За стойкой в буфете стоял совсем другой человек, длинный, как жердь, с бегающими глазами.
— А где Зиновий Абрамович? — поинтересовался Ромашов.
— Он у нас уже не работает. Уволился вчера Зиновий Абрамович. Я на его месте.
— Как уволился?
— Да так уволился. Взял расчет и поехал, как он сказал, с малолетним сыном в Бердичев, там у него родственники.
— Дайте его адрес.
— А он живет этажом выше,— буфетчик ткнул пальцем в потолок, — в шестой квартире.
Позвонили в шестую квартиру. Старушка соседка подтвердила, что вчера Зиновий Абрамович с сыном, вечером, собрали чемодан и уехали на Витебский вокзал.
...На этом закончилась история матросской спины. И с тех пор ни о Зяме-галоше, ни о его сыне на Васильевском ни слуху, ни духу. А дело о смерти гражданина Бломберга легло в глухой архив.
А Смоленское кладбище хранит еще свою тайну.
А утопленник-то жив
Вернемся к далекому 1945 году, конец августа. Неожиданно для этого времени на Финском заливе разыгралась буря. И недавно открытый яхт-клуб понес ощутимые потери, несколько яхт потрепало обезумевшее море. Буря началась внезапно днем, так что Лисий нос ожидал новых утопленников. Их сбором занимались определенные люди. Это были штатные работники спасательной станции, два матроса-спасателя — Коля и Толя и ночной сторож дядя Ефрем.

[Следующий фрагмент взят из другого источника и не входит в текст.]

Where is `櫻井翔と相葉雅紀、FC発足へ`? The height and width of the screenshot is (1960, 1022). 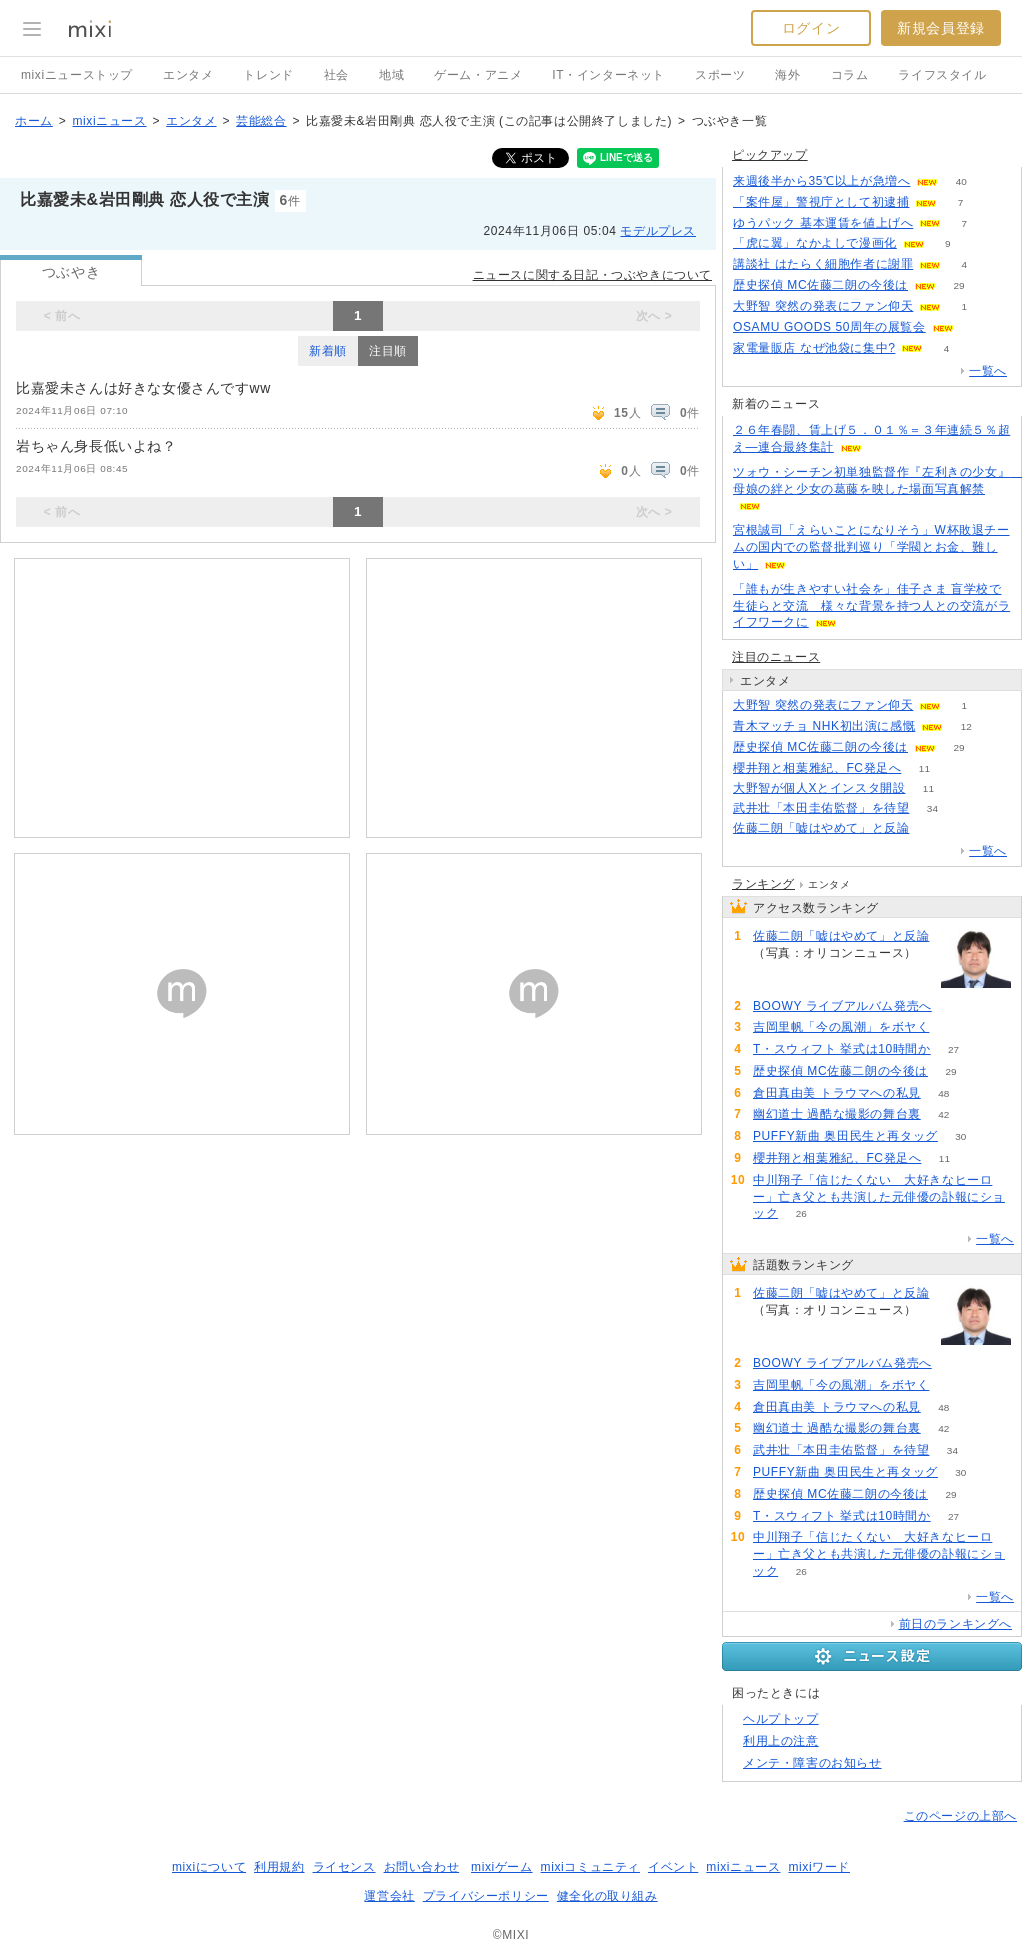 櫻井翔と相葉雅紀、FC発足へ is located at coordinates (817, 768).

Коля и Толя — здоровые парни, спортивной выправки, а дядя Ефрем пожилой невысокий, демобилизованный год назад по ранению, солдат. Жители поселка называли эту троицу «зондер-команда». А работала эта команда так. По утрам делали обход прибрежной территории. Если на утопленнике было что-нибудь интересное — часики там золотые, колечко или денежки, все переходило в собственность «зондер-команды», только после этого вызывался сотрудник милиции, для составления акта, а потом труп увозили в морг, в общем как говорится, таким макаром концы прятались в воду. Вот и сейчас вышла «зондер-команда» на ловлю золотой рыбки.